▶ GIVEN RECORDS
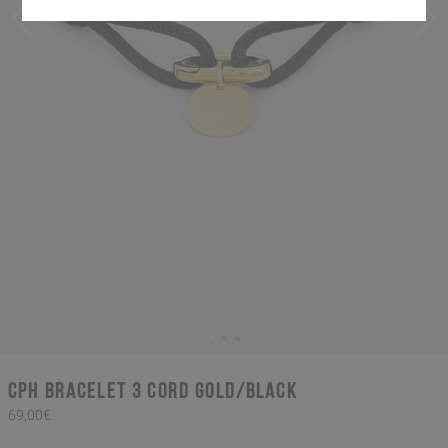
CPH BRACELET 3 cord gold/black
69,00€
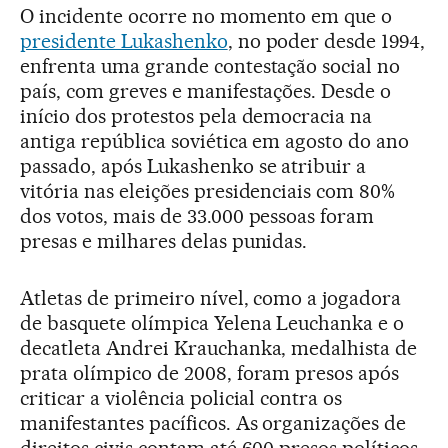
O incidente ocorre no momento em que o
presidente Lukashenko
, no poder desde 1994,
enfrenta uma grande contestação social no
país, com greves e manifestações. Desde o
início dos protestos pela democracia na
antiga república soviética em agosto do ano
passado, após Lukashenko se atribuir a
vitória nas eleições presidenciais com 80%
dos votos, mais de 33.000 pessoas foram
presas e milhares delas punidas.
Atletas de primeiro nível, como a jogadora
de basquete olímpica Yelena Leuchanka e o
decatleta Andrei Krauchanka, medalhista de
prata olímpico de 2008, foram presos após
criticar a violência policial contra os
manifestantes pacíficos. As organizações de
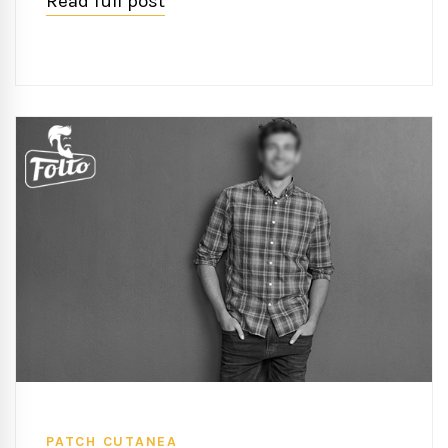
Read full post
PATCH CUTANEA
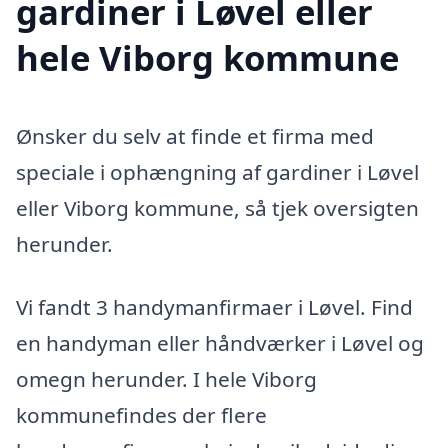
gardiner i Løvel eller
hele Viborg kommune
Ønsker du selv at finde et firma med
speciale i ophængning af gardiner i Løvel
eller Viborg kommune, så tjek oversigten
herunder.
Vi fandt 3 handymanfirmaer i Løvel. Find
en handyman eller håndværker i Løvel og
omegn herunder. I hele Viborg
kommunefindes der flere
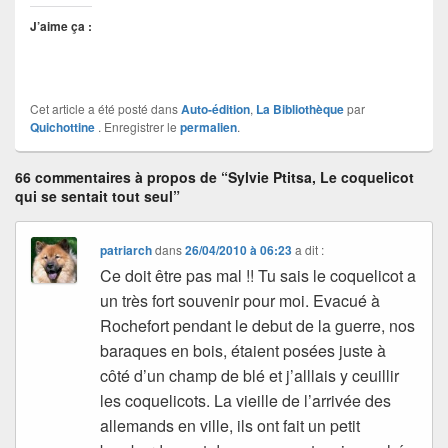
J’aime ça :
Cet article a été posté dans
Auto-édition
,
La Bibliothèque
par
Quichottine
. Enregistrer le
permalien
.
66 commentaires à propos de “Sylvie Ptitsa, Le coquelicot
qui se sentait tout seul”
patriarch
dans
26/04/2010 à 06:23
a dit :
Ce doit être pas mal !! Tu sais le coquelicot a
un très fort souvenir pour moi. Evacué à
Rochefort pendant le debut de la guerre, nos
baraques en bois, étaient posées juste à
côté d’un champ de blé et j’alllais y ceuillir
les coquelicots. La vieille de l’arrivée des
allemands en ville, ils ont fait un petit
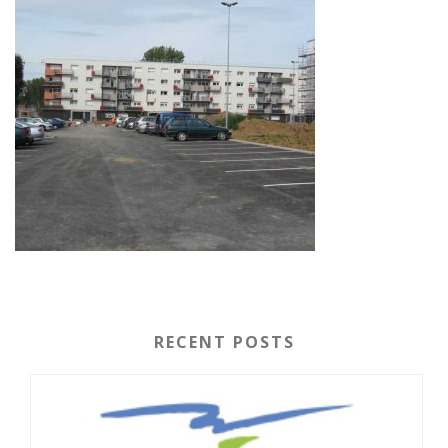
RECENT POSTS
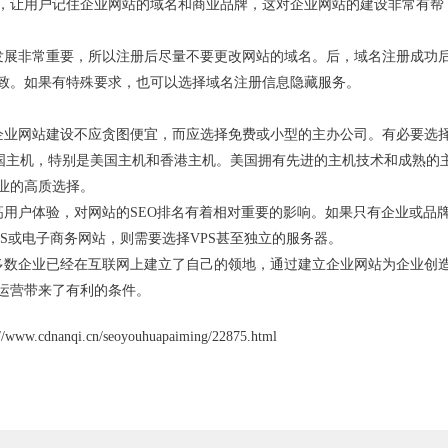
，让用户记住企业网站的域名和商业品牌，这对企业网站的建设非常有帮
展非常重要，所以注册后尽量不要更改网站的域名。后，域名注册成功
致。如果有特殊要求，也可以选择域名注册信息隐藏服务。
业网站建设不应贪图便宜，而应选择免费或小型的主办公司。有必要选
外国主机，特别是美国主机和香港主机。美国拥有先进的主机技术和成熟的
业的高质选择。
用户体验，对网站的SEO排名有着相对重要的影响。如果只有企业或品
S或电子商务网站，则需要选择VPS甚至独立的服务器。
数企业已经在互联网上建立了自己的领地，通过建立企业网站为企业创
运营带来了有利的条件。
nqi.cn/seoyouhuapaiming/22875.html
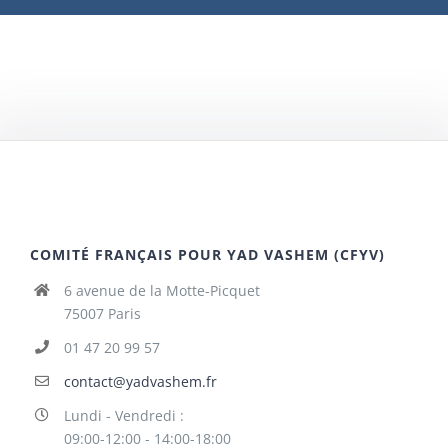
COMITÉ FRANÇAIS POUR YAD VASHEM (CFYV)
6 avenue de la Motte-Picquet
75007 Paris
01 47 20 99 57
contact@yadvashem.fr
Lundi - Vendredi :
09:00-12:00 - 14:00-18:00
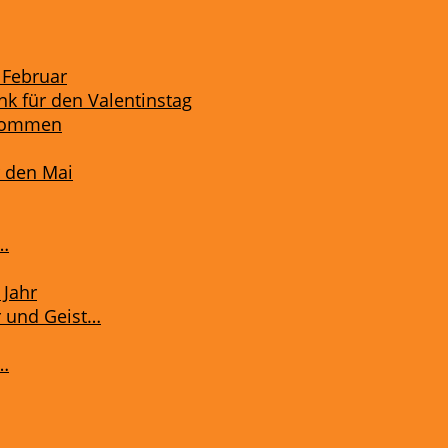
 Februar
k für den Valentinstag
 kommen
r den Mai
…
 Jahr
 und Geist…
s…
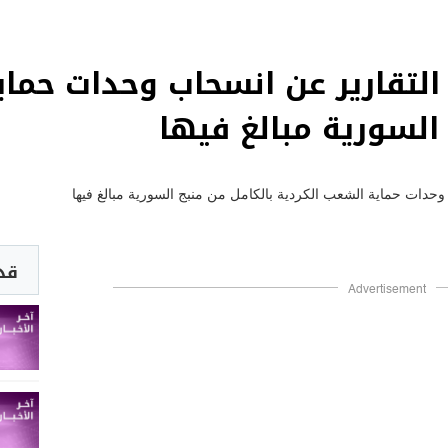
: التقارير عن انسحاب وحدات حما
السورية مبالغ فيها
قد 
Advertisement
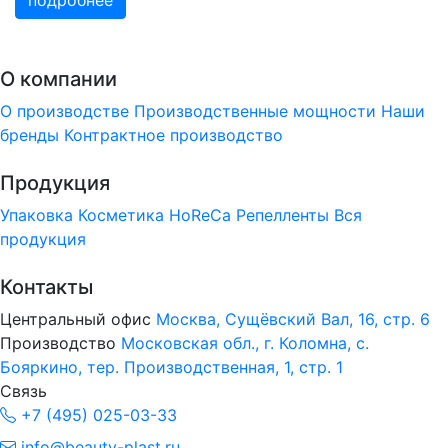
подробнее
О компании
О производстве
Производственные мощности
Наши
бренды
Контрактное производство
Продукция
Упаковка
Косметика
HoReCa
Репелленты
Вся
продукция
Контакты
Центральный офис
Москва, Сущёвский Вал, 16, стр. 6
Производство
Московская обл., г. Коломна, с.
Бояркино, тер. Производственная, 1, стр. 1
Связь
+7 (495) 025-03-33
info@beauty-plast.ru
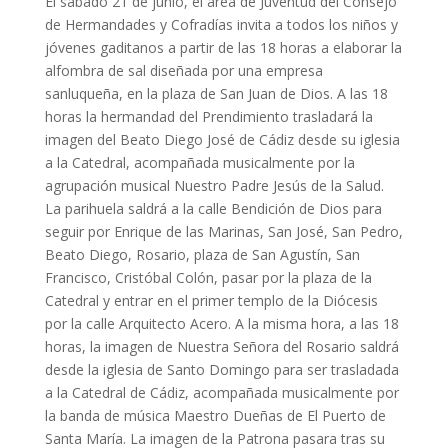
El sábado 21 de junio, el área de Juventud del Consejo
de Hermandades y Cofradías invita a todos los niños y
jóvenes gaditanos a partir de las 18 horas a elaborar la
alfombra de sal diseñada por una empresa
sanluqueña, en la plaza de San Juan de Dios. A las 18
horas la hermandad del Prendimiento trasladará la
imagen del Beato Diego José de Cádiz desde su iglesia
a la Catedral, acompañada musicalmente por la
agrupación musical Nuestro Padre Jesús de la Salud.
La parihuela saldrá a la calle Bendición de Dios para
seguir por Enrique de las Marinas, San José, San Pedro,
Beato Diego, Rosario, plaza de San Agustín, San
Francisco, Cristóbal Colón, pasar por la plaza de la
Catedral y entrar en el primer templo de la Diócesis
por la calle Arquitecto Acero. A la misma hora, a las 18
horas, la imagen de Nuestra Señora del Rosario saldrá
desde la iglesia de Santo Domingo para ser trasladada
a la Catedral de Cádiz, acompañada musicalmente por
la banda de música Maestro Dueñas de El Puerto de
Santa María. La imagen de la Patrona pasara tras su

▶ BRIEF
Repeat, word for word and with no pictures, only the lines running from the beginning of the data to the line that contains "Read full post".

▶ YOUR RESPONSE
CPH BRACELET 3 cord gold/black
69,00€
O incidente ocorre no momento em que o
presidente Lukashenko
, no poder desde 1994,
enfrenta uma grande contestação social no
país, com greves e manifestações. Desde o
início dos protestos pela democracia na
antiga república soviética em agosto do ano
passado, após Lukashenko se atribuir a
vitória nas eleições presidenciais com 80%
dos votos, mais de 33.000 pessoas foram
presas e milhares delas punidas.
Atletas de primeiro nível, como a jogadora
de basquete olímpica Yelena Leuchanka e o
decatleta Andrei Krauchanka, medalhista de
prata olímpico de 2008, foram presos após
criticar a violência policial contra os
manifestantes pacíficos. As organizações de
Read full post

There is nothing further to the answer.